Thermal Decomposition of Silver Acetate: Physico-Geometrical Kinetic Features and Formation of Silver Nanoparticles
The thermal decomposition of silver acetate (CH3COOAg) was investigated to reveal the factors controlling the formation of Ag nanoparticles (NPs). The overall kinetic behavior was interpreted as partially overlapping two reaction steps using systematic kinetic and morphological analyses. Although the apparent activation energies were comparable (approximately 75 kJ mol–1), the initial reaction step was regulated by the first order law because of the consumption of reactive sites on the end surfaces of columnar crystals, whereas the subsequent reaction step advanced by shrinkage of the side surfaces of the crystals with an accelerating linear shrinkage rate, resulting in slimming of the crystals. A large surface area of the reactant crystals was exposed to the reaction atmosphere during the course of the reaction by the self-induced migration of the Ag product to the surfaces of the Ag-NP aggregates formed at certain parts of the reactant surfaces. As a result, the atmospheric water vapor affected the kinetic behavior by significantly lowering the reaction temperature. As a possible explanation for these phenomena, a physical mechanism involving evaporation of the reactant and simultaneous condensation of the product is proposed herein.
The thermal decomposition of solids is largely regulated by the reaction geometry and the chemical and physical processes at the reaction interface, including destruction of the reactant crystal lattice, nucleation and crystal growth of the solid product, diffusional removal of gaseous product, and heat transfer. The actual reaction occurring at the reaction interface is thus largely influenced by the self-generated reaction conditions caused by the interactions of the component chemical and physical processes and the related mass and heat-transfer phenomena. In addition, various physicochemical and physico-geometrical events occur, which regulate the overall kinetics of the thermal decomposition.
The practical reaction conditions are generally selected by considering the empirical relationships among the reactant, reaction conditions, and product, as well as the overall rate behavior, as revealed using thermoanalytical measurements. In turn, such complex reaction behaviors and special events can sometimes afford NPs and structural materials comprised thereof. One example is the formation of Au-NPs by the rapid and violent fragmentation of reactant particles during the thermal decomposition of gold acetate as reported by Bakrania et al. The other is the generation of a Ag2CO3–Ag2O core–shell structure during the thermal decomposition of silver carbonate, which exhibits high visible light efficiency in the photocatalytic degradation of pollutants. To identify the major factors that control the formation kinetics of nanosized and structural materials and to determine the most appropriate reaction conditions of the heat treatment in more sophisticated manner, it is necessary to reveal the kinetic characteristics of the thermal decomposition from the viewpoints of physico-chemistry and physico-geometry.

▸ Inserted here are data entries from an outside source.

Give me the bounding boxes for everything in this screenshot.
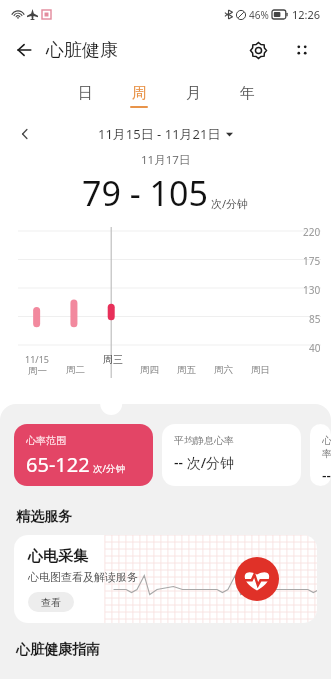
button[interactable]: Previous week [14,124,36,144]
staticText: 220 [303,225,321,239]
staticText: 心电采集 [28,547,88,566]
button[interactable]: 11月15日 - 11月21日 [98,125,233,143]
button[interactable]: Settings [243,35,273,65]
staticText: 130 [303,283,321,297]
staticText: 79 - 105 [82,170,208,216]
staticText: 平均静息心率 [174,434,234,447]
button[interactable]: Back [10,35,40,65]
staticText: 心脏健康指南 [16,641,100,659]
staticText: 周六 [214,364,233,376]
staticText: 85 [309,312,321,326]
staticText: 查看 [41,596,61,609]
button[interactable]: 查看 [28,592,74,612]
staticText: 周三 [103,353,123,366]
button[interactable]: 心电采集 [14,535,317,623]
staticText: 65-122 [26,451,90,478]
staticText: 11/15 [25,353,49,365]
staticText: 心脏健康 [46,39,118,62]
staticText: 46% [249,8,269,22]
staticText: 40 [309,341,321,355]
staticText: -- 次 [322,466,331,485]
staticText: 精选服务 [16,508,72,526]
staticText: 心电图查看及解读服务 [28,570,138,584]
staticText: 心率 [322,434,331,460]
button[interactable]: 年 [220,82,274,110]
button[interactable]: 日 [58,82,112,110]
staticText: 周四 [140,364,159,376]
staticText: 11月17日 [141,152,191,168]
staticText: 次/分钟 [211,196,249,211]
staticText: -- 次/分钟 [174,453,235,472]
staticText: 11月15日 - 11月21日 [98,125,221,143]
button[interactable]: 平均静息心率 [162,424,301,486]
staticText: 日 [78,84,93,103]
staticText: 周五 [177,364,196,376]
staticText: 175 [303,254,321,268]
button[interactable]: 心率 [310,424,331,486]
staticText: 月 [186,84,201,103]
staticText: 周二 [66,364,85,376]
staticText: 次/分钟 [93,462,126,475]
staticText: 12:26 [292,7,321,22]
button[interactable]: 心率范围 [14,424,153,486]
staticText: 周一 [28,365,47,377]
staticText: 周 [132,84,147,103]
staticText: 心率范围 [26,434,66,447]
button[interactable]: 周 [112,82,166,110]
button[interactable]: 月 [166,82,220,110]
button[interactable]: More options [287,35,317,65]
staticText: 周日 [251,364,270,376]
staticText: 年 [240,84,255,103]
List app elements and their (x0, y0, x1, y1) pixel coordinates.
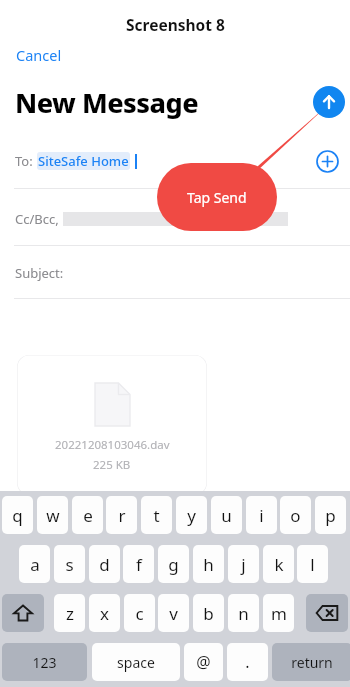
button[interactable]: t (141, 496, 172, 534)
button[interactable]: w (37, 496, 68, 534)
button[interactable]: y (176, 496, 207, 534)
button[interactable]: p (315, 496, 346, 534)
button[interactable]: h (193, 545, 224, 583)
button[interactable]: space (92, 643, 180, 681)
button[interactable]: Send (313, 86, 345, 118)
button[interactable]: l (297, 545, 328, 583)
button[interactable]: g (158, 545, 189, 583)
staticText: y (187, 504, 196, 527)
button[interactable]: d (89, 545, 120, 583)
staticText: 225 KB (93, 457, 131, 473)
staticText: . (245, 651, 250, 673)
button[interactable]: return (272, 643, 350, 681)
button[interactable]: j (228, 545, 259, 583)
button[interactable]: SiteSafe Home (37, 152, 130, 170)
staticText: space (117, 653, 155, 672)
button[interactable]: b (193, 594, 224, 632)
staticText: k (274, 553, 284, 576)
staticText: t (153, 504, 160, 527)
staticText: f (136, 553, 142, 576)
button[interactable]: Backspace (306, 594, 348, 632)
staticText: a (30, 553, 40, 576)
staticText: Screenshot 8 (126, 14, 225, 35)
staticText: SiteSafe Home (38, 152, 129, 170)
staticText: m (271, 602, 287, 625)
button[interactable]: f (123, 545, 154, 583)
staticText: b (203, 602, 214, 625)
button[interactable]: q (2, 496, 33, 534)
staticText: v (169, 602, 178, 625)
button[interactable]: Cancel (14, 43, 64, 67)
button[interactable]: m (263, 594, 294, 632)
staticText: o (290, 504, 301, 527)
staticText: d (99, 553, 110, 576)
staticText: i (259, 504, 264, 527)
button[interactable]: Tap Send (157, 163, 277, 231)
staticText: l (310, 553, 315, 576)
staticText: g (168, 553, 179, 576)
button[interactable]: z (54, 594, 85, 632)
staticText: x (100, 602, 109, 625)
staticText: w (46, 504, 60, 527)
button[interactable]: o (280, 496, 311, 534)
staticText: Subject: (15, 264, 64, 282)
staticText: e (83, 504, 93, 527)
button[interactable]: 123 (2, 643, 87, 681)
staticText: return (291, 653, 333, 672)
button[interactable]: n (228, 594, 259, 632)
staticText: n (238, 602, 249, 625)
button[interactable]: 20221208103046.dav (17, 355, 207, 495)
staticText: c (135, 602, 144, 625)
button[interactable]: u (211, 496, 242, 534)
staticText: Cc/Bcc, (15, 210, 59, 228)
staticText: @ (196, 651, 211, 673)
staticText: New Message (15, 84, 199, 121)
button[interactable]: Shift (2, 594, 44, 632)
button[interactable]: i (246, 496, 277, 534)
staticText: u (221, 504, 232, 527)
staticText: 123 (32, 653, 57, 672)
staticText: j (241, 553, 246, 576)
staticText: Cancel (16, 45, 62, 65)
staticText: To: (15, 152, 37, 170)
button[interactable]: v (158, 594, 189, 632)
button[interactable]: x (89, 594, 120, 632)
button[interactable]: @ (184, 643, 223, 681)
button[interactable]: a (19, 545, 50, 583)
button[interactable]: e (72, 496, 103, 534)
button[interactable]: s (54, 545, 85, 583)
button[interactable]: . (227, 643, 268, 681)
staticText: h (203, 553, 214, 576)
button[interactable]: Add recipient (314, 148, 340, 174)
staticText: q (12, 504, 23, 527)
button[interactable]: r (106, 496, 137, 534)
staticText: r (118, 504, 126, 527)
button[interactable]: k (263, 545, 294, 583)
staticText: z (66, 602, 74, 625)
button[interactable]: c (124, 594, 155, 632)
staticText: p (325, 504, 336, 527)
staticText: Tap Send (187, 188, 247, 207)
staticText: s (65, 553, 74, 576)
staticText: 20221208103046.dav (55, 437, 170, 453)
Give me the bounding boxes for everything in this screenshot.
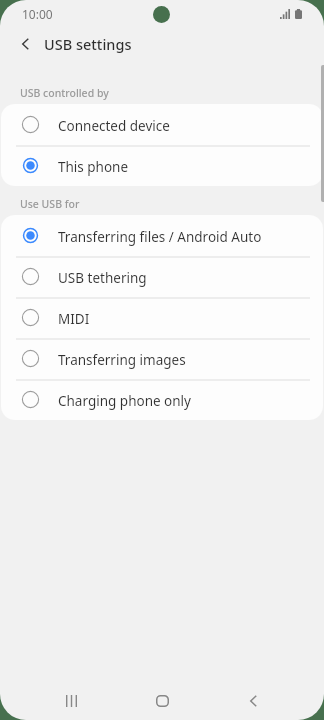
button[interactable]: Home (135, 674, 189, 720)
staticText: MIDI (58, 310, 90, 328)
button[interactable]: USB tethering (1, 256, 323, 297)
button[interactable]: Transferring files / Android Auto (1, 215, 323, 256)
staticText: USB settings (44, 34, 132, 54)
staticText: This phone (58, 158, 129, 176)
staticText: Transferring images (58, 351, 186, 369)
button[interactable]: MIDI (1, 297, 323, 338)
button[interactable]: This phone (1, 145, 323, 186)
staticText: 10:00 (22, 6, 53, 22)
staticText: USB controlled by (20, 86, 109, 100)
button[interactable]: Connected device (1, 104, 323, 145)
staticText: USB tethering (58, 269, 147, 287)
staticText: Use USB for (20, 197, 80, 211)
button[interactable]: Charging phone only (1, 379, 323, 420)
button[interactable]: Recent apps (44, 674, 98, 720)
button[interactable]: Transferring images (1, 338, 323, 379)
button[interactable]: Back (8, 27, 42, 61)
button[interactable]: Back (226, 674, 280, 720)
staticText: Transferring files / Android Auto (58, 228, 262, 246)
staticText: Connected device (58, 117, 170, 135)
staticText: Charging phone only (58, 392, 191, 410)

Because of their utilities for various purposes, syntheses of Ag-NPs and their structural and composite materials via thermal decomposition of solid precursors have been extensively studied using different Ag compounds as precursor materials. Among others, the thermal decomposition of silver acetate has been studied for preparing nanowires, nanorods, and catalysts, and these products have been used in electric devices. Logvinenko and Siffiqui determined the apparent kinetic parameters for the thermal decomposition under linearly increasing temperatures in flowing inert gas and in air. Further extension of the kinetic characterization of the thermal decomposition process from the viewpoints of physico-chemistry and physico-geometry would provide direct information useful for controlling the reaction process and the properties of the Ag-NP product.
Along this line, the present study focused on the characteristics of the physicochemical and physico-geometrical mechanisms of the thermal decomposition of silver acetate to form Ag-NPs and the overall kinetics of the process. The kinetic analyses were carried out through systematic measurements of kinetic rate data and logically coordinated kinetic calculations involving kinetic deconvolution analysis. The results were interpreted with the aid of microscopic observations of morphological changes of the sample during the reaction. The investigation was further extended to evaluate the impact of atmospheric water vapor on the kinetics of the overall reaction and on each reaction step. Through these investigations, the rarely observed special features of the thermal decomposition were revealed, and the possible causes were examined to gain information essential for the sophisticated design of the controlled synthesis of Ag-NPs and structural materials comprised thereof via thermal decomposition of silver acetate.